§ **Data section**
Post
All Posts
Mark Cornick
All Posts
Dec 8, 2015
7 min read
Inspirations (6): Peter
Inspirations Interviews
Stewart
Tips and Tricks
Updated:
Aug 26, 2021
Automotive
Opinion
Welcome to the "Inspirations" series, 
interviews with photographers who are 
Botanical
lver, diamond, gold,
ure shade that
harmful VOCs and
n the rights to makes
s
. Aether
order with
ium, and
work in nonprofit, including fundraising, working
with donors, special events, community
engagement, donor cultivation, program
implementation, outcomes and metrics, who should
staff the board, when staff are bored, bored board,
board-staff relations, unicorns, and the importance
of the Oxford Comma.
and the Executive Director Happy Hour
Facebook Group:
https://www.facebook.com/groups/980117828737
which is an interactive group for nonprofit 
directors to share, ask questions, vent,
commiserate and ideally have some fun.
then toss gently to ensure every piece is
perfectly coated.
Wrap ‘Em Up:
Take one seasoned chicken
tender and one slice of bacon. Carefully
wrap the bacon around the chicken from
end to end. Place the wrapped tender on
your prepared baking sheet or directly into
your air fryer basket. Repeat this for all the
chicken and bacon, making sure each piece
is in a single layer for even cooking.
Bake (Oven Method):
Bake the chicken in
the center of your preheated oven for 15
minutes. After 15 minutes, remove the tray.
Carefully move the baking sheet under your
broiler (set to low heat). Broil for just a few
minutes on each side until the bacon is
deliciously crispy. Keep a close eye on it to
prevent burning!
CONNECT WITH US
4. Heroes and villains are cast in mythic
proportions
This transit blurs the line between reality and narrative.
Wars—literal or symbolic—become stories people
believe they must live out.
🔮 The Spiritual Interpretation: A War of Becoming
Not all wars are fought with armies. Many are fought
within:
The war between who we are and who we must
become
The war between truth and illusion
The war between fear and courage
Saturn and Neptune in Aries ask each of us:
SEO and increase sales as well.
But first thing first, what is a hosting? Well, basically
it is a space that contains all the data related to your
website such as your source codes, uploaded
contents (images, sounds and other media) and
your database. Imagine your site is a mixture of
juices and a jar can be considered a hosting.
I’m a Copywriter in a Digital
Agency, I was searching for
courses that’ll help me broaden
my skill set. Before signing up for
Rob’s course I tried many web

§ **What the exercise asks**
Go through the listing above and copy each line that contains "minutes".

§ **Result for this task**
minutes. After 15 minutes, remove the tray.
minutes on each side until the bacon is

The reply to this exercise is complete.